SAIC and General Motors have direct competitive relationships in the Chinese market, and it's unlikely that Mercedes-Benz and Toyota would share the same commercial interests in intelligentization (intelligent transformation). More uniquely, these automakers are not only Momenta's shareholders but also potential clients and even important sources of scenarios for training and validating its intelligent driving capabilities.

This differs from the traditional automotive supply chain. In the past, automakers could jointly procure components from Bosch, Continental, and ZF because systems like brakes, steering, and chassis, while important, were more like industrial standard parts. The truly differentiating aspects of a brand still remained in the hands of the automakers themselves.

But urban NOA is different. As Hongmeng's intelligent driving capabilities gain a reputation and car owners become increasingly accepting of autonomous driving, high-level intelligent driving is no longer just a "configuration" but is increasingly approaching the core experience of intelligent electric vehicles. Which car drives more like a seasoned driver, which car is bolder and safer to drive, is directly influencing users' judgments of a brand's level of intelligence.

This puts Momenta in a somewhat awkward position.

The more neutral it is, the easier it is to receive orders from different automakers simultaneously; but the more neutral it is, the harder it is to become a truly Firm bet (firm bet) for any single automaker. Because no automaker wants its core intelligent driving capabilities to rely long-term on an external supplier that serves competitors at the same time.

This also determines that Momenta's real wins are only among those automakers in an intermediate state: those that are unwilling, unable, or too late in the short term to develop full-stack intelligent driving capabilities in-house but still need a competitive urban NOA solution.

But the problem lies here: Momenta isn't earning money from automakers that will never develop intelligent driving capabilities; it's earning money from automakers that haven't yet perfected theirs.

Most true new-energy vehicle manufacturers have long considered intelligent driving a core brand capability. Li Auto, XPeng, and NIO won't easily hand over the most critical intelligent driving experience entirely to third parties because it relates to product definition, user experience, and long-term data closed loops. Traditional automakers were slow to act in the past, so they needed Momenta. But that doesn't mean they will always need Momenta.

SAIC is a prime example.

In 2021, SAIC participated as the lead investor in Momenta's Series C financing and used Momenta's solution in its IM Motors brand. For SAIC at the time, Momenta was an important external grab to fill its high-level intelligent driving capabilities.

But a few years later, SAIC's intelligent transformation strategy no longer relies solely on Momenta. Within the SAIC ecosystem, IM Motors continues to collaborate with Momenta, Wuling can choose DJI's solution, MG can freely introduce Horizon Robotics' technology, and the latest Shangjie brand has brought in Huawei's intelligent driving.

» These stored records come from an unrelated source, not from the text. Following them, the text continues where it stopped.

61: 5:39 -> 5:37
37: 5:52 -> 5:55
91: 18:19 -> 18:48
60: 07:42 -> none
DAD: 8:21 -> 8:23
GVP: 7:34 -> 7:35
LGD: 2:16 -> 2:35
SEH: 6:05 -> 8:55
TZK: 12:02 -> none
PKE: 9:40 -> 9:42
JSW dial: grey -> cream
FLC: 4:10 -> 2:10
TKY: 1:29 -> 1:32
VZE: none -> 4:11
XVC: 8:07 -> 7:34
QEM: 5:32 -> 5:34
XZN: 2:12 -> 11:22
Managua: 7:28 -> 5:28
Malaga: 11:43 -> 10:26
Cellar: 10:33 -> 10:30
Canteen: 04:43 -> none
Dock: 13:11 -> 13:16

In other words, SAIC hasn't entirely handed over its intelligent driving future to Momenta but is instead placing bets across different brands, price points, and technological routes simultaneously.

This also means that the relationship between Momenta and automakers isn't a one-way bind. Today, it's a shareholder, client, and partner; tomorrow, it could become just one of many options.

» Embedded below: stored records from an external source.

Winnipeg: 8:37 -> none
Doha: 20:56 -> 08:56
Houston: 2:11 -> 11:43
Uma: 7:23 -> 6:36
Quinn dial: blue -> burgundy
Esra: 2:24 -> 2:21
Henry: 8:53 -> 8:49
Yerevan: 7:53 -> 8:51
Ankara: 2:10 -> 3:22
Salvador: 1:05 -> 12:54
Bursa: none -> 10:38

Similar issues will arise with General Motors, Toyota, and Mercedes-Benz. Their investment in Momenta doesn't equate to a permanent bet, and their use of its intelligent driving solutions doesn't mean they will rely on it forever. The only differences are each automaker's self-development progress, replacement costs, and current level of dependence on external intelligent driving solutions.

From this perspective, Momenta's IPO is also a "race against time" battle. It needs to complete its pricing anchor in the secondary market during the window when automakers' self-developed capabilities are not yet mature and intelligent driving solutions are not yet standardized.

This path is far more challenging than the journey from Series C to IPO.